WHAT IS BEING ASKED
Retype the entries exactly, but skip the pictures.

LISTED RECORDS
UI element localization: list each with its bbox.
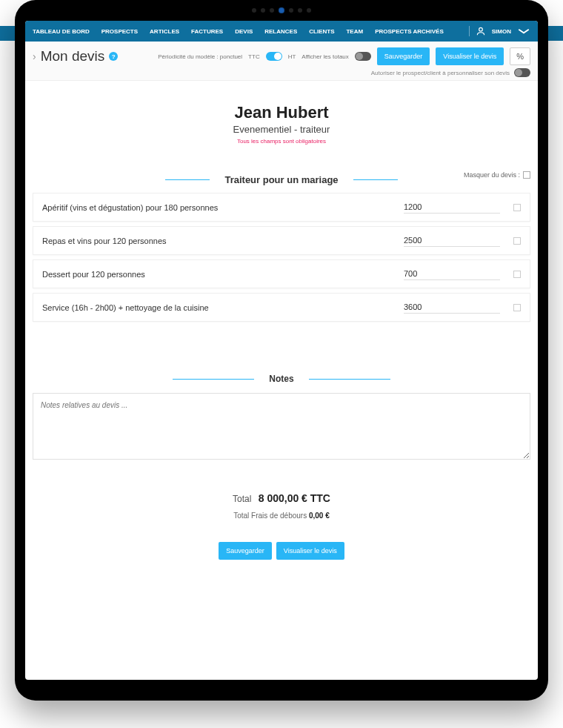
total-label: Total [233,494,251,504]
nav-items: TABLEAU DE BORD PROSPECTS ARTICLES FACTU… [33,28,444,35]
view-quote-button[interactable]: Visualiser le devis [436,47,504,65]
tablet-frame: TABLEAU DE BORD PROSPECTS ARTICLES FACTU… [15,0,548,701]
line-item-price[interactable]: 2500 [404,234,500,247]
periodicity-label: Périodicité du modèle : ponctuel [158,53,242,60]
line-item-desc[interactable]: Repas et vins pour 120 personnes [42,236,404,245]
debours-amount: 0,00 € [309,512,330,520]
nav-prospects[interactable]: PROSPECTS [101,28,138,35]
line-item: Dessert pour 120 personnes 700 [33,259,530,288]
line-item: Apéritif (vins et dégustation) pour 180 … [33,193,530,222]
notes-title: Notes [269,374,293,384]
user-name: SIMON [492,28,511,35]
section-header: Traiteur pour un mariage Masquer du devi… [33,174,530,185]
notes-section: Notes [33,374,530,463]
total-amount: 8 000,00 € TTC [259,492,330,504]
page-title: Mon devis [41,48,105,64]
line-item-price[interactable]: 3600 [404,301,500,314]
ttc-ht-toggle[interactable] [266,52,282,61]
footer-view-button[interactable]: Visualiser le devis [276,542,344,560]
debours-label: Total Frais de débours [233,512,307,520]
line-item-price[interactable]: 700 [404,268,500,280]
line-item-checkbox[interactable] [513,304,521,311]
line-item-checkbox[interactable] [513,204,521,211]
nav-reminders[interactable]: RELANCES [264,28,297,35]
percent-button[interactable]: % [510,47,530,65]
required-fields-note: Tous les champs sont obligatoires [33,138,530,145]
nav-separator [469,26,470,36]
section-line-right [353,179,398,180]
show-totals-label: Afficher les totaux [302,53,348,60]
client-name: Jean Hubert [33,103,530,122]
nav-articles[interactable]: ARTICLES [150,28,179,35]
nav-invoices[interactable]: FACTURES [191,28,223,35]
content-area: Jean Hubert Evenementiel - traiteur Tous… [25,81,538,575]
page-title-wrap: › Mon devis ? [33,48,118,64]
tablet-camera [252,7,311,13]
notes-textarea[interactable] [33,393,530,460]
nav-team[interactable]: TEAM [346,28,363,35]
total-debours: Total Frais de débours 0,00 € [33,512,530,520]
total-main: Total 8 000,00 € TTC [33,492,530,504]
line-item-checkbox[interactable] [513,271,521,278]
help-icon[interactable]: ? [109,52,118,61]
line-item-desc[interactable]: Apéritif (vins et dégustation) pour 180 … [42,203,404,212]
mask-checkbox[interactable] [523,171,530,179]
notes-line-right [309,379,390,380]
notes-header: Notes [33,374,530,384]
nav-dashboard[interactable]: TABLEAU DE BORD [33,28,90,35]
top-nav: TABLEAU DE BORD PROSPECTS ARTICLES FACTU… [25,21,538,42]
subheader-controls: Périodicité du modèle : ponctuel TTC HT … [158,47,530,65]
client-header: Jean Hubert Evenementiel - traiteur Tous… [33,103,530,145]
line-item: Service (16h - 2h00) + nettoyage de la c… [33,293,530,322]
tablet-screen: TABLEAU DE BORD PROSPECTS ARTICLES FACTU… [25,21,538,680]
section-title[interactable]: Traiteur pour un mariage [224,174,338,185]
nav-quotes[interactable]: DEVIS [235,28,253,35]
nav-user-area[interactable]: SIMON [469,26,530,36]
line-item-desc[interactable]: Dessert pour 120 personnes [42,270,404,279]
notes-line-left [173,379,254,380]
chevron-down-icon [517,27,530,35]
mask-label: Masquer du devis : [464,171,520,179]
line-item: Repas et vins pour 120 personnes 2500 [33,226,530,255]
ht-label: HT [288,53,296,60]
subheader: › Mon devis ? Périodicité du modèle : po… [25,42,538,81]
ttc-label: TTC [248,53,260,60]
allow-customize-label: Autoriser le prospect/client à personnal… [371,70,510,76]
footer-buttons: Sauvegarder Visualiser le devis [33,542,530,560]
footer-save-button[interactable]: Sauvegarder [219,542,272,560]
totals: Total 8 000,00 € TTC Total Frais de débo… [33,492,530,520]
line-item-price[interactable]: 1200 [404,201,500,214]
chevron-right-icon: › [33,50,36,62]
line-items: Apéritif (vins et dégustation) pour 180 … [33,193,530,322]
show-totals-toggle[interactable] [355,52,371,61]
nav-archived-prospects[interactable]: PROSPECTS ARCHIVÉS [375,28,444,35]
allow-customize-toggle[interactable] [514,68,530,77]
line-item-desc[interactable]: Service (16h - 2h00) + nettoyage de la c… [42,303,404,312]
save-button[interactable]: Sauvegarder [377,47,430,65]
section-line-left [165,179,210,180]
client-subtitle: Evenementiel - traiteur [33,124,530,135]
mask-from-quote[interactable]: Masquer du devis : [464,171,530,179]
svg-point-0 [479,27,482,31]
line-item-checkbox[interactable] [513,237,521,245]
nav-clients[interactable]: CLIENTS [309,28,334,35]
user-icon [476,26,486,36]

SOLUTION FOR THIS EXERCISE
UI element localization: list each with its bbox.
total-label: Total [233,494,251,504]
nav-items: TABLEAU DE BORD PROSPECTS ARTICLES FACTU… [33,28,444,35]
view-quote-button[interactable]: Visualiser le devis [436,47,504,65]
tablet-frame: TABLEAU DE BORD PROSPECTS ARTICLES FACTU… [15,0,548,701]
line-item-price[interactable]: 2500 [404,234,500,247]
periodicity-label: Périodicité du modèle : ponctuel [158,53,242,60]
line-item-desc[interactable]: Repas et vins pour 120 personnes [42,236,404,245]
debours-amount: 0,00 € [309,512,330,520]
nav-prospects[interactable]: PROSPECTS [101,28,138,35]
line-item: Dessert pour 120 personnes 700 [33,259,530,288]
line-item: Apéritif (vins et dégustation) pour 180 … [33,193,530,222]
notes-title: Notes [269,374,293,384]
user-name: SIMON [492,28,511,35]
section-header: Traiteur pour un mariage Masquer du devi… [33,174,530,185]
notes-section: Notes [33,374,530,463]
total-amount: 8 000,00 € TTC [259,492,330,504]
page-title: Mon devis [41,48,105,64]
line-item-price[interactable]: 3600 [404,301,500,314]
ttc-ht-toggle[interactable] [266,52,282,61]
footer-view-button[interactable]: Visualiser le devis [276,542,344,560]
debours-label: Total Frais de débours [233,512,307,520]
line-item-price[interactable]: 700 [404,268,500,280]
line-item-checkbox[interactable] [513,304,521,311]
line-item-checkbox[interactable] [513,204,521,211]
nav-reminders[interactable]: RELANCES [264,28,297,35]
percent-button[interactable]: % [510,47,530,65]
required-fields-note: Tous les champs sont obligatoires [33,138,530,145]
nav-separator [469,26,470,36]
section-line-right [353,179,398,180]
show-totals-label: Afficher les totaux [302,53,348,60]
client-name: Jean Hubert [33,103,530,122]
nav-articles[interactable]: ARTICLES [150,28,179,35]
nav-invoices[interactable]: FACTURES [191,28,223,35]
content-area: Jean Hubert Evenementiel - traiteur Tous… [25,81,538,575]
page-title-wrap: › Mon devis ? [33,48,118,64]
tablet-camera [252,7,311,13]
notes-textarea[interactable] [33,393,530,460]
nav-team[interactable]: TEAM [346,28,363,35]
total-debours: Total Frais de débours 0,00 € [33,512,530,520]
total-main: Total 8 000,00 € TTC [33,492,530,504]
line-item-checkbox[interactable] [513,271,521,278]
help-icon[interactable]: ? [109,52,118,61]
line-item-desc[interactable]: Apéritif (vins et dégustation) pour 180 … [42,203,404,212]
mask-checkbox[interactable] [523,171,530,179]
notes-line-right [309,379,390,380]
notes-header: Notes [33,374,530,384]
nav-dashboard[interactable]: TABLEAU DE BORD [33,28,90,35]
top-nav: TABLEAU DE BORD PROSPECTS ARTICLES FACTU… [25,21,538,42]
subheader-controls: Périodicité du modèle : ponctuel TTC HT … [158,47,530,65]
client-header: Jean Hubert Evenementiel - traiteur Tous… [33,103,530,145]
line-item: Service (16h - 2h00) + nettoyage de la c… [33,293,530,322]
tablet-screen: TABLEAU DE BORD PROSPECTS ARTICLES FACTU… [25,21,538,680]
section-title[interactable]: Traiteur pour un mariage [224,174,338,185]
nav-quotes[interactable]: DEVIS [235,28,253,35]
nav-user-area[interactable]: SIMON [469,26,530,36]
line-item-desc[interactable]: Dessert pour 120 personnes [42,270,404,279]
notes-line-left [173,379,254,380]
chevron-down-icon [517,27,530,35]
mask-label: Masquer du devis : [464,171,520,179]
line-item: Repas et vins pour 120 personnes 2500 [33,226,530,255]
ht-label: HT [288,53,296,60]
subheader: › Mon devis ? Périodicité du modèle : po… [25,42,538,81]
ttc-label: TTC [248,53,260,60]
allow-customize-label: Autoriser le prospect/client à personnal… [371,70,510,76]
footer-buttons: Sauvegarder Visualiser le devis [33,542,530,560]
footer-save-button[interactable]: Sauvegarder [219,542,272,560]
totals: Total 8 000,00 € TTC Total Frais de débo… [33,492,530,520]
line-item-price[interactable]: 1200 [404,201,500,214]
chevron-right-icon: › [33,50,36,62]
line-items: Apéritif (vins et dégustation) pour 180 … [33,193,530,322]
show-totals-toggle[interactable] [355,52,371,61]
nav-archived-prospects[interactable]: PROSPECTS ARCHIVÉS [375,28,444,35]
allow-customize-toggle[interactable] [514,68,530,77]
line-item-desc[interactable]: Service (16h - 2h00) + nettoyage de la c… [42,303,404,312]
save-button[interactable]: Sauvegarder [377,47,430,65]
section-line-left [165,179,210,180]
client-subtitle: Evenementiel - traiteur [33,124,530,135]
mask-from-quote[interactable]: Masquer du devis : [464,171,530,179]
svg-point-0 [479,27,482,31]
line-item-checkbox[interactable] [513,237,521,245]
nav-clients[interactable]: CLIENTS [309,28,334,35]
user-icon [476,26,486,36]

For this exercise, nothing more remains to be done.